- _Work to be completed_: Everything in the records except the pictures must be copied out exactly.

** Opening Recorded information block **

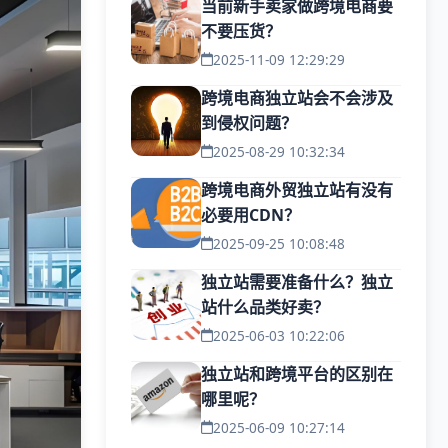
当前新手卖家做跨境电商要
不要压货？
2025-11-09 12:29:29
跨境电商独立站会不会涉及
到侵权问题？
2025-08-29 10:32:34
跨境电商外贸独立站有没有
必要用CDN？
2025-09-25 10:08:48
独立站需要准备什么？独立
站什么品类好卖？
2025-06-03 10:22:06
独立站和跨境平台的区别在
哪里呢？
2025-06-09 10:27:14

** Closing Recorded information block **

- _Answer box_:
当前新手卖家做跨境电商要
不要压货？
2025-11-09 12:29:29
跨境电商独立站会不会涉及
到侵权问题？
2025-08-29 10:32:34
跨境电商外贸独立站有没有
必要用CDN？
2025-09-25 10:08:48
独立站需要准备什么？独立
站什么品类好卖？
2025-06-03 10:22:06
独立站和跨境平台的区别在
哪里呢？
2025-06-09 10:27:14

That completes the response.